I have noticed recently, especially on peer review sites that have sprung up across the net, that the logic police have moved in and anyone not passing their exacting tests gets thrown to the bottom of the pile very quickly. That’s a good lesson. But these sites are incredibly useful for work in progress and often, as enthusiastic writers wanting our stories to be released and read by anyone, we rush a story out to get feedback, knowing there are flaws. This is where you can see the writers who have learnt who they are and taught themselves how to look beyond their own personal annoyances and see a piece as a whole.

I’m not saying the logic police shouldn’t be obeyed. They should. The criticism of the big five is equally valid and needs to be fixed – but be aware of a peer reviewer who dismisses an entire project because your technical presentation is off. Again, their comments on the subject of presentation are very valid, but a rigid logic cop will be unable to concentrate on any aspect of your project because they are being driven crazy by what they consider sinful ineptitude as a writer. They haven’t yet learnt to note these problems and then move on to review what else you have to offer.

I’m all for Peer Review sites for what they are: a place to workshop ideas, stories, characters and help a writer find and improve all aspects towards completing the story they are trying to tell. But everyone should remember that element of ego in all of us to ‘show our wares’ – to show what we know to those who know less. These sites often bring this out in spades in a very unhelpful, negative way.

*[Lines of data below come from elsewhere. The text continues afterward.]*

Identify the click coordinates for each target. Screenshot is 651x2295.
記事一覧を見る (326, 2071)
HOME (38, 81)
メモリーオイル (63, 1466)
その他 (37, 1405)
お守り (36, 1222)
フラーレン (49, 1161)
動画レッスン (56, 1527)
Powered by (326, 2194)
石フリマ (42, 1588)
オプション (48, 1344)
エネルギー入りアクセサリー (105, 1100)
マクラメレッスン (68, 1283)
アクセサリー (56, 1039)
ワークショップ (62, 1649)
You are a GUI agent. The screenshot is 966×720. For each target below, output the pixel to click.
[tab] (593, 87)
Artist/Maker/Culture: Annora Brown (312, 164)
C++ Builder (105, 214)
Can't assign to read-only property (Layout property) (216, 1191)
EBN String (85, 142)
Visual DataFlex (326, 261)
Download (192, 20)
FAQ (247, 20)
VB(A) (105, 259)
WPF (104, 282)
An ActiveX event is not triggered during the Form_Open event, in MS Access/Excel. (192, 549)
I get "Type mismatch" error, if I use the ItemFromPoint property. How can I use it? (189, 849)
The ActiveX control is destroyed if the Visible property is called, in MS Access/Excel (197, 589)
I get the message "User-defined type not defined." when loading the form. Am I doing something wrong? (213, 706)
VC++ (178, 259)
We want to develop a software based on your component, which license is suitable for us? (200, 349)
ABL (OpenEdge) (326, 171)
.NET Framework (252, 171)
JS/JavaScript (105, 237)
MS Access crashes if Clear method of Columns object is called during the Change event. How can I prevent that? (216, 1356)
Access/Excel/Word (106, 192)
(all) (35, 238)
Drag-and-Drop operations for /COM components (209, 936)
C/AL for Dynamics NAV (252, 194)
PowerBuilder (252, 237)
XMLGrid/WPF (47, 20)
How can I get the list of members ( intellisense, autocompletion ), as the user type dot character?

Try asking a third year medical student about a malady you’re suffering from and they’ll have you lined up with three possible terminal causes before they even consider you may be suffering from a simple bruise. The same is true in a peer review. If they feel you’ve written a poor script because it’s poorly formatted, thank them for the lesson, make the appropriate corrections and move on. Someone will eventually review the story you’ve told and not the presentation of it.     


Sometimes at the end of a post I wonder whether to post or not. Just like some of the things I’ve listed – the whole idea of posting my own theories on any number of things seems very self indulgent. But then another part of me thinks if something I’ve said or experienced helps someone else and gets them to that next step as a writer then that’s a good thing. So many people have helped me along my way, so why not post and let the haters hate.

Good luck to the many others, thousands, tens of thousands, on the same journey as me!